Mais l’oeuvre de Fabre n’est-elle qu’une transposition picturale de Sophocle?

Ce doigt levé n’évoque-il pas le geste identique du Saint Jean-Baptiste de Léonard de Vinci, de Platon dans l’Ecole d’Athènes de Raphaël, du Moïse dans le désert de Poussin, et finalement de Socrate avant sa mort de David (dans l’atelier duquel Fabre a passé quatre ans)? Les codes se brouillent...

D’autres indices vont nous conduire sur une autre piste encore. Cette ville au loin est-elle bien Athènes? Certes on croit pouvoir discerner l’agora, l’entrée de l’Acropole, peut-être le Parthénon parmi les édifices avec, au loin, le Pirée et la mer Egée surplombée du mont Hymette. Mais que vient faire cette grande tour carrée au centre de « la cité »? Nous ne sommes plus en Grèce,  mais à Florence où Fabre s’est exilé! Oedipe, c’est Fabre lui-même!

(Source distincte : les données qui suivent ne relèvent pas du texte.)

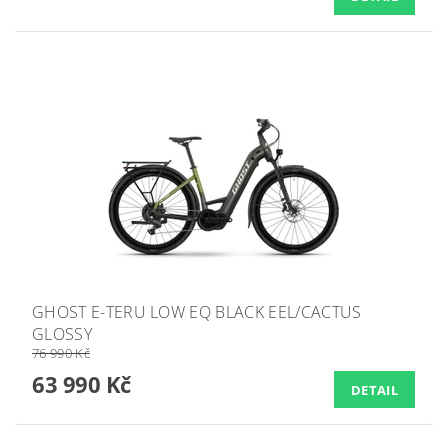
GHOST E-TERU LOW EQ BLACK EEL/CACTUS
GLOSSY
76 990 Kč
63 990 Kč
DETAIL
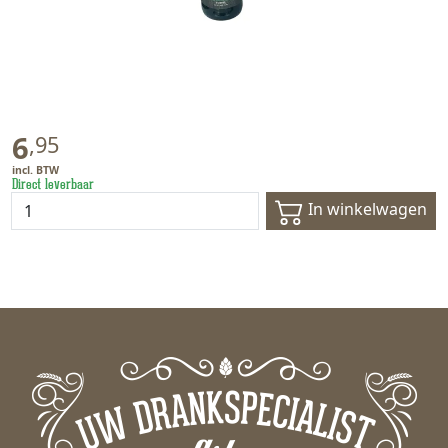
6
,
95
Direct leverbaar
In winkelwagen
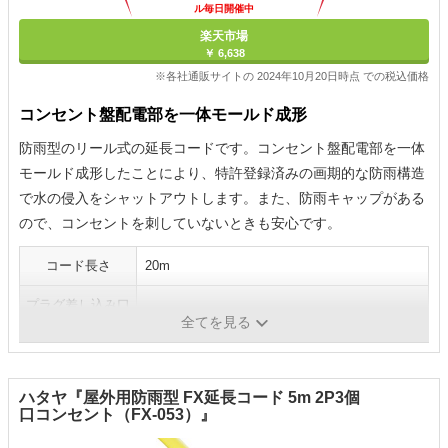
ル毎日開催中
楽天市場
￥ 6,638
※各社通販サイトの 2024年10月20日時点 での税込価格
コンセント盤配電部を一体モールド成形
防雨型のリール式の延長コードです。コンセント盤配電部を一体
モールド成形したことにより、特許登録済みの画期的な防雨構造
で水の侵入をシャットアウトします。また、防雨キャップがある
ので、コンセントを刺していないときも安心です。
コード長さ
20m
プラグ差し込み口
4個
全てを見る
数
ハタヤ『屋外用防雨型 FX延長コード 5m 2P3個
口コンセント（FX-053）』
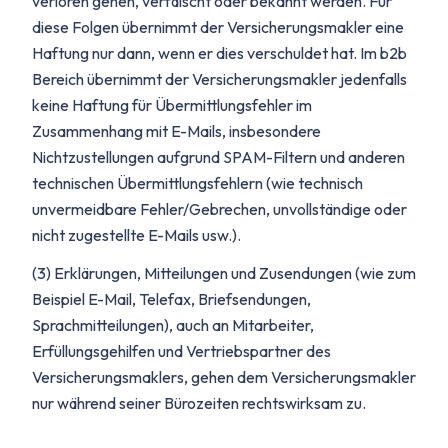
verloren gehen, verfälscht oder bekannt werden. Für
diese Folgen übernimmt der Versicherungsmakler eine
Haftung nur dann, wenn er dies verschuldet hat. Im b2b
Bereich übernimmt der Versicherungsmakler jedenfalls
keine Haftung für Übermittlungsfehler im
Zusammenhang mit E-Mails, insbesondere
Nichtzustellungen aufgrund SPAM-Filtern und anderen
technischen Übermittlungsfehlern (wie technisch
unvermeidbare Fehler/Gebrechen, unvollständige oder
nicht zugestellte E-Mails usw.).
(3) Erklärungen, Mitteilungen und Zusendungen (wie zum
Beispiel E-Mail, Telefax, Briefsendungen,
Sprachmitteilungen), auch an Mitarbeiter,
Erfüllungsgehilfen und Vertriebspartner des
Versicherungsmaklers, gehen dem Versicherungsmakler
nur während seiner Bürozeiten rechtswirksam zu.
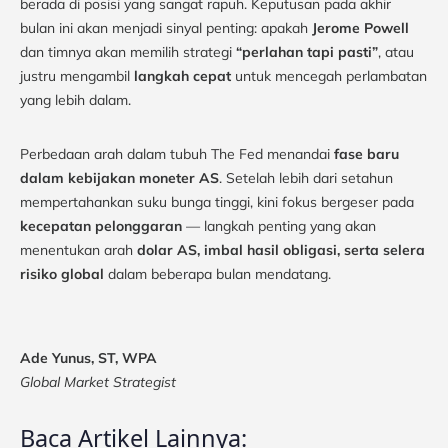
berada di posisi yang sangat rapuh. Keputusan pada akhir
bulan ini akan menjadi sinyal penting: apakah
Jerome Powell
dan timnya akan memilih strategi
“perlahan tapi pasti”
, atau
justru mengambil
langkah cepat
untuk mencegah perlambatan
yang lebih dalam.
Perbedaan arah dalam tubuh The Fed menandai
fase baru
dalam kebijakan moneter AS
. Setelah lebih dari setahun
mempertahankan suku bunga tinggi, kini fokus bergeser pada
kecepatan pelonggaran
— langkah penting yang akan
menentukan arah
dolar AS, imbal hasil obligasi, serta selera
risiko global
dalam beberapa bulan mendatang.
Ade Yunus, ST, WPA
Global Market Strategist
Baca Artikel Lainnya:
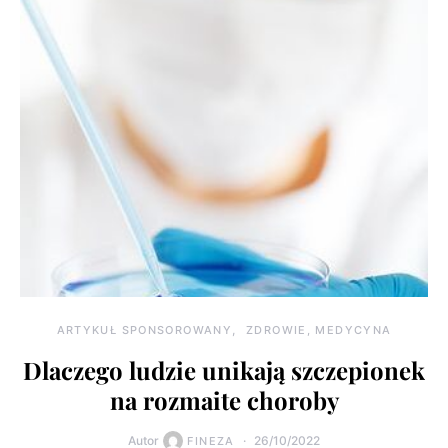
ARTYKUŁ SPONSOROWANY
ZDROWIE, MEDYCYNA
Dlaczego ludzie unikają szczepionek
na rozmaite choroby
Autor
26/10/2022
FINEZA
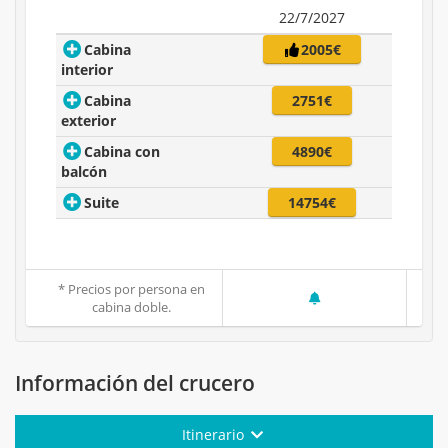
22/7/2027
Cabina
2005€
interior
Cabina
2751€
exterior
Cabina con
4890€
balcón
Suite
14754€
* Precios por persona en
cabina doble.
Información del crucero
Itinerario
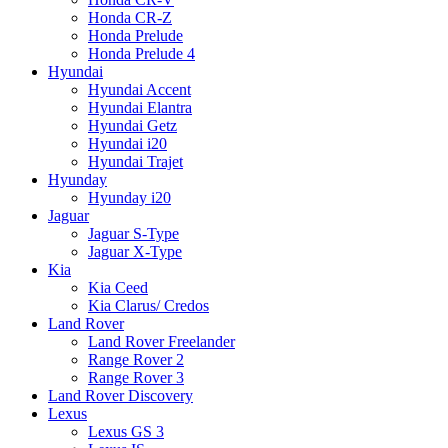
Honda CR-Z
Honda Prelude
Honda Prelude 4
Hyundai
Hyundai Accent
Hyundai Elantra
Hyundai Getz
Hyundai i20
Hyundai Trajet
Hyunday
Hyunday i20
Jaguar
Jaguar S-Type
Jaguar X-Type
Kia
Kia Ceed
Kia Clarus/ Credos
Land Rover
Land Rover Freelander
Range Rover 2
Range Rover 3
Land Rover Discovery
Lexus
Lexus GS 3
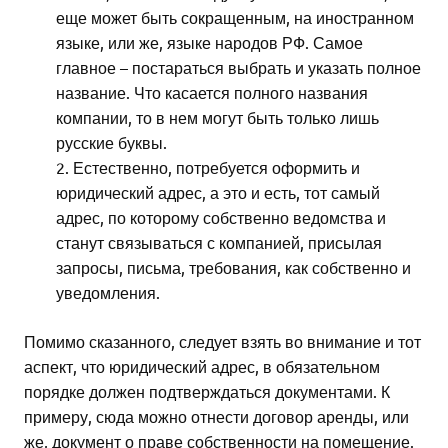
еще может быть сокращенным, на иностранном
языке, или же, языке народов РФ. Самое
главное – постараться выбрать и указать полное
название. Что касается полного названия
компании, то в нем могут быть только лишь
русские буквы.
Естественно, потребуется оформить и
юридический адрес, а это и есть, тот самый
адрес, по которому собственно ведомства и
станут связываться с компанией, присылая
запросы, письма, требования, как собственно и
уведомления.
Помимо сказанного, следует взять во внимание и тот
аспект, что юридический адрес, в обязательном
порядке должен подтверждаться документами. К
примеру, сюда можно отнести договор аренды, или
же, документ о праве собственности на помещение.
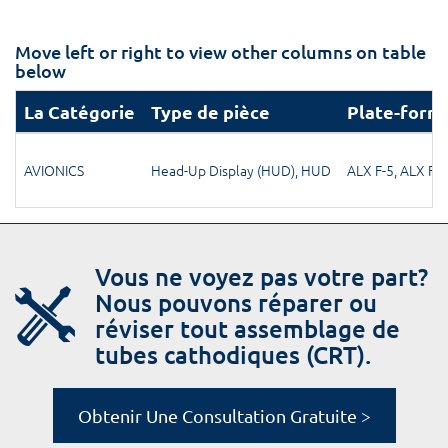
Move left or right to view other columns on table
below
La Catégorie
Type de pièce
Plate-form
AVIONICS
Head-Up Display (HUD)
,
HUD
ALX F-5
,
ALX F5
Vous ne voyez pas votre part?
Nous pouvons réparer ou
réviser tout assemblage de
tubes cathodiques (CRT).
Obtenir Une Consultation Gratuite >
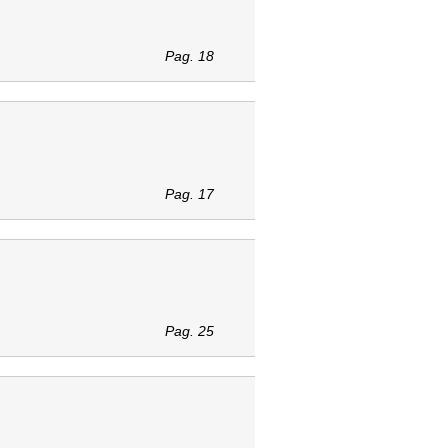
Pag. 18
Pag. 17
Pag. 25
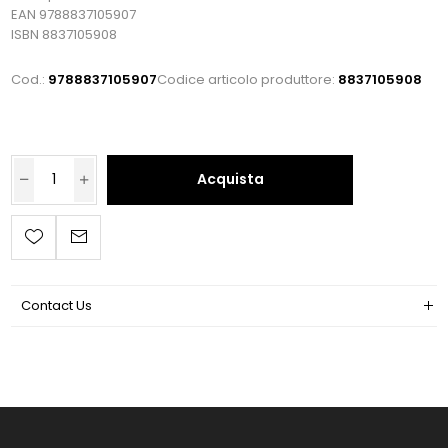
EAN 9788837105907
ISBN 8837105908
Cod.:
9788837105907
Codice articolo produttore:
8837105908
Acquista
Contact Us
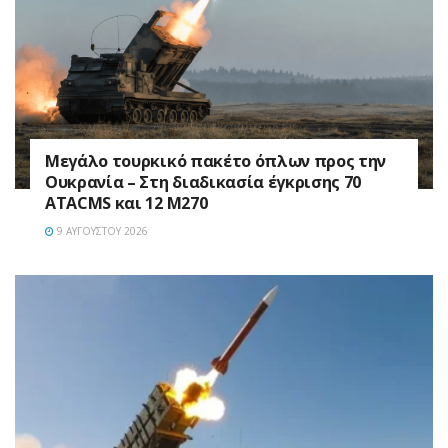
Μεγάλο τουρκικό πακέτο όπλων προς την
Ουκρανία – Στη διαδικασία έγκρισης 70
ATACMS και 12 M270
9 ΑΥΓΟΎΣΤΟΥ 2026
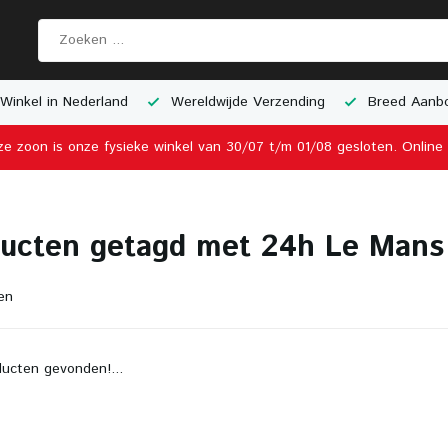
Winkel in Nederland
Wereldwijde Verzending
Breed Aanbo
ze zoon is onze fysieke winkel van 30/07 t/m 01/08 gesloten. Onlin
ucten getagd met 24h Le Mans
en
ucten gevonden!...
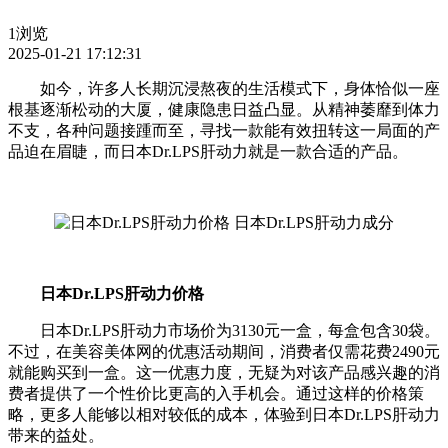
1浏览
2025-01-21 17:12:31
如今，许多人长期沉浸熬夜的生活模式下，身体恰似一座
根基逐渐松动的大厦，健康隐患日益凸显。从精神萎靡到体力
不支，各种问题接踵而至，寻找一款能有效扭转这一局面的产
品迫在眉睫，而日本Dr.LPS肝动力就是一款合适的产品。
日本Dr.LPS肝动力价格
日本Dr.LPS肝动力市场价为3130元一盒，每盒包含30袋。
不过，在美容美体网的优惠活动期间，消费者仅需花费2490元
就能购买到一盒。这一优惠力度，无疑为对该产品感兴趣的消
费者提供了一个性价比更高的入手机会。通过这样的价格策
略，更多人能够以相对较低的成本，体验到日本Dr.LPS肝动力
带来的益处。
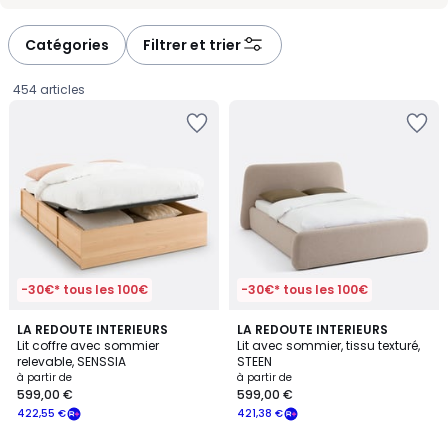
-
-
défiler
défiler
à
à
Catégories
Filtrer et trier
gauche
droite
454 articles
-30€* tous les 100€
-30€* tous les 100€
3,4
4
LA REDOUTE INTERIEURS
LA REDOUTE INTERIEURS
/ 5
/
Lit coffre avec sommier
Lit avec sommier, tissu texturé,
5
relevable, SENSSIA
STEEN
Prix
à partir de
à partir de
599,00 €
599,00 €
à
422,55 €
421,38 €
partir
de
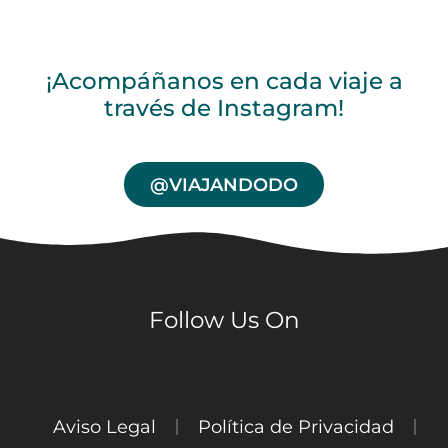
¡Acompáñanos en cada viaje a
través de Instagram!
@VIAJANDODO
Follow Us On
Aviso Legal
Política de Privacidad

Une autre « dissonance » avec le texte de Sophocle va nous confirmer dans cette hypothèse. Voici comment Polynice décrit son père : « Je le retrouve comme une épave rejetée sur ce sol étranger, vêtu de quelques loques dont l’affreuse et sordide vétusté s’attache à son corps usé par les ans, tandis que sur son front sans regard la brise mêle et agite ses cheveux ». Quel contraste! Où sont les haillons et la carcasse décharnée? La musculature est celle d’un hoplite avec ses armes déposées à côté de lui et les habillements sont éclatants!

Fabre-Oedipe compte bien se battre et revenir triomphalement en France avec Louise de Stolberg, comtesse d’Albany, son égérie (mais elle mourra avant), sans doute figurée ici sous le personnage un peu trop lourdement vêtue d’Antigone. Il fera de son exil un tremplin où il accumulera des trésors artistiques qui lui permettront de fonder le futur « Musée Fabre » dans sa ville natale à Montpellier!

Ceci explique aussi que le temple grec, qui occupe une grande partie du second plan, malgré son style dorique, ses six colonnes en façade, son fronton portant une inscription en grec, n’est pas grec, mais ressemble à une église romaine néo-classique par sa largeur. D’ailleurs, l’inscription grecque n’est pas grecque non plus, puisqu’elle utilise des sigmas lunaires empruntés à l’époque latine. Nous avons affaire à une Grèce onirique, fantasmatique. Souvenons-nous que Fabre n’a jamais été lui-même dans ce pays.